__EXERCISE DIRECTIONS__: A verbatim copy of each record is required.

__SOURCE RECORDS__:

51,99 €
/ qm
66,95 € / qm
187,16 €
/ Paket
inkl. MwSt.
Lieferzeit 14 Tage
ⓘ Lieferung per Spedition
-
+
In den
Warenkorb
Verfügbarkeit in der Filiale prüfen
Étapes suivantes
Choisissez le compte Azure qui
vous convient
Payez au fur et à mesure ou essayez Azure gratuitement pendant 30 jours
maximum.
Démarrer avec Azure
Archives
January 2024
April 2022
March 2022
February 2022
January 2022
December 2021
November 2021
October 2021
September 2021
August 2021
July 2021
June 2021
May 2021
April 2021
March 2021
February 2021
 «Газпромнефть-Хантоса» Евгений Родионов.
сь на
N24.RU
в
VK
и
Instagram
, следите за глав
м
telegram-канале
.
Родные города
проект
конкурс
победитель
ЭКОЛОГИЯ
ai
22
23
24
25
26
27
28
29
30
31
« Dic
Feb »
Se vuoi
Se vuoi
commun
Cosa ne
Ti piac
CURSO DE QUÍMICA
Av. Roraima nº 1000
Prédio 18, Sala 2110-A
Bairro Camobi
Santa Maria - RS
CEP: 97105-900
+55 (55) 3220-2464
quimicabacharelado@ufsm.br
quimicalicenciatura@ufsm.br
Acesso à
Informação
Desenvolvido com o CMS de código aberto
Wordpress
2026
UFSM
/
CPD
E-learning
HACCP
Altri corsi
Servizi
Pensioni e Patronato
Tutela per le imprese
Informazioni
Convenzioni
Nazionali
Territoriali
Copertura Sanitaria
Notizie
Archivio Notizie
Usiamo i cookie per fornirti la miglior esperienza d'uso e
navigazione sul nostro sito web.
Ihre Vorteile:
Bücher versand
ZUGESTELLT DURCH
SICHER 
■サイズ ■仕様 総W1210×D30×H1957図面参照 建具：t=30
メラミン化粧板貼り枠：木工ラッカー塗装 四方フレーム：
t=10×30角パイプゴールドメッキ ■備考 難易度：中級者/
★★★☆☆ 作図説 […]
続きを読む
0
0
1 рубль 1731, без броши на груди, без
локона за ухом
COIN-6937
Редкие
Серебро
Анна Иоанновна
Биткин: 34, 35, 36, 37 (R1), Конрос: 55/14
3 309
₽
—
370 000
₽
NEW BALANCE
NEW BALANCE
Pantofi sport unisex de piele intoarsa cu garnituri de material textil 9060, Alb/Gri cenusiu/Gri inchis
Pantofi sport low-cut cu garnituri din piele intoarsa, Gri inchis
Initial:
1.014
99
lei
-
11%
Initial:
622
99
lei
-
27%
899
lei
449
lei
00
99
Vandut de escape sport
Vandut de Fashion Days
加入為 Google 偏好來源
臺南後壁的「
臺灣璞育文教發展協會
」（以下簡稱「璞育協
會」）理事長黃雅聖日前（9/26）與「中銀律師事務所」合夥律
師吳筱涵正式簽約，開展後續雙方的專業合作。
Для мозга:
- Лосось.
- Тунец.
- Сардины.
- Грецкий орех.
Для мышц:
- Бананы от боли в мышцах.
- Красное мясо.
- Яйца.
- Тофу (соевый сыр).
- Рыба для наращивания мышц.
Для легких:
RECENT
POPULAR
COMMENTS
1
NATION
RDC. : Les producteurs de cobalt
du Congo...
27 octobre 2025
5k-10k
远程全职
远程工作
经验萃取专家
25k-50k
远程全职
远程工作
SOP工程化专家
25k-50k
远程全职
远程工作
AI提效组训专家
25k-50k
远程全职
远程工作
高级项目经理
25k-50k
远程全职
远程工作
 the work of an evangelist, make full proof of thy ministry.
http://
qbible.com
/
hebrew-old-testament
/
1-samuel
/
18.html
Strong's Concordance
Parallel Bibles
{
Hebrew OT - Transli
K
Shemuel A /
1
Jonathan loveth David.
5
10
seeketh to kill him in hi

__WRITTEN SOLUTION__:
51,99 €
/ qm
66,95 € / qm
187,16 €
/ Paket
inkl. MwSt.
Lieferzeit 14 Tage
ⓘ Lieferung per Spedition
-
+
In den
Warenkorb
Verfügbarkeit in der Filiale prüfen
Étapes suivantes
Choisissez le compte Azure qui
vous convient
Payez au fur et à mesure ou essayez Azure gratuitement pendant 30 jours
maximum.
Démarrer avec Azure
Archives
January 2024
April 2022
March 2022
February 2022
January 2022
December 2021
November 2021
October 2021
September 2021
August 2021
July 2021
June 2021
May 2021
April 2021
March 2021
February 2021
 «Газпромнефть-Хантоса» Евгений Родионов.
сь на
N24.RU
в
VK
и
Instagram
, следите за глав
м
telegram-канале
.
Родные города
проект
конкурс
победитель
ЭКОЛОГИЯ
ai
22
23
24
25
26
27
28
29
30
31
« Dic
Feb »
Se vuoi
Se vuoi
commun
Cosa ne
Ti piac
CURSO DE QUÍMICA
Av. Roraima nº 1000
Prédio 18, Sala 2110-A
Bairro Camobi
Santa Maria - RS
CEP: 97105-900
+55 (55) 3220-2464
quimicabacharelado@ufsm.br
quimicalicenciatura@ufsm.br
Acesso à
Informação
Desenvolvido com o CMS de código aberto
Wordpress
2026
UFSM
/
CPD
E-learning
HACCP
Altri corsi
Servizi
Pensioni e Patronato
Tutela per le imprese
Informazioni
Convenzioni
Nazionali
Territoriali
Copertura Sanitaria
Notizie
Archivio Notizie
Usiamo i cookie per fornirti la miglior esperienza d'uso e
navigazione sul nostro sito web.
Ihre Vorteile:
Bücher versand
ZUGESTELLT DURCH
SICHER 
■サイズ ■仕様 総W1210×D30×H1957図面参照 建具：t=30
メラミン化粧板貼り枠：木工ラッカー塗装 四方フレーム：
t=10×30角パイプゴールドメッキ ■備考 難易度：中級者/
★★★☆☆ 作図説 […]
続きを読む
0
0
1 рубль 1731, без броши на груди, без
локона за ухом
COIN-6937
Редкие
Серебро
Анна Иоанновна
Биткин: 34, 35, 36, 37 (R1), Конрос: 55/14
3 309
₽
—
370 000
₽
NEW BALANCE
NEW BALANCE
Pantofi sport unisex de piele intoarsa cu garnituri de material textil 9060, Alb/Gri cenusiu/Gri inchis
Pantofi sport low-cut cu garnituri din piele intoarsa, Gri inchis
Initial:
1.014
99
lei
-
11%
Initial:
622
99
lei
-
27%
899
lei
449
lei
00
99
Vandut de escape sport
Vandut de Fashion Days
加入為 Google 偏好來源
臺南後壁的「
臺灣璞育文教發展協會
」（以下簡稱「璞育協
會」）理事長黃雅聖日前（9/26）與「中銀律師事務所」合夥律
師吳筱涵正式簽約，開展後續雙方的專業合作。
Для мозга:
- Лосось.
- Тунец.
- Сардины.
- Грецкий орех.
Для мышц:
- Бананы от боли в мышцах.
- Красное мясо.
- Яйца.
- Тофу (соевый сыр).
- Рыба для наращивания мышц.
Для легких:
RECENT
POPULAR
COMMENTS
1
NATION
RDC. : Les producteurs de cobalt
du Congo...
27 octobre 2025
5k-10k
远程全职
远程工作
经验萃取专家
25k-50k
远程全职
远程工作
SOP工程化专家
25k-50k
远程全职
远程工作
AI提效组训专家
25k-50k
远程全职
远程工作
高级项目经理
25k-50k
远程全职
远程工作
 the work of an evangelist, make full proof of thy ministry.
http://
qbible.com
/
hebrew-old-testament
/
1-samuel
/
18.html
Strong's Concordance
Parallel Bibles
{
Hebrew OT - Transli
K
Shemuel A /
1
Jonathan loveth David.
5
10
seeketh to kill him in hi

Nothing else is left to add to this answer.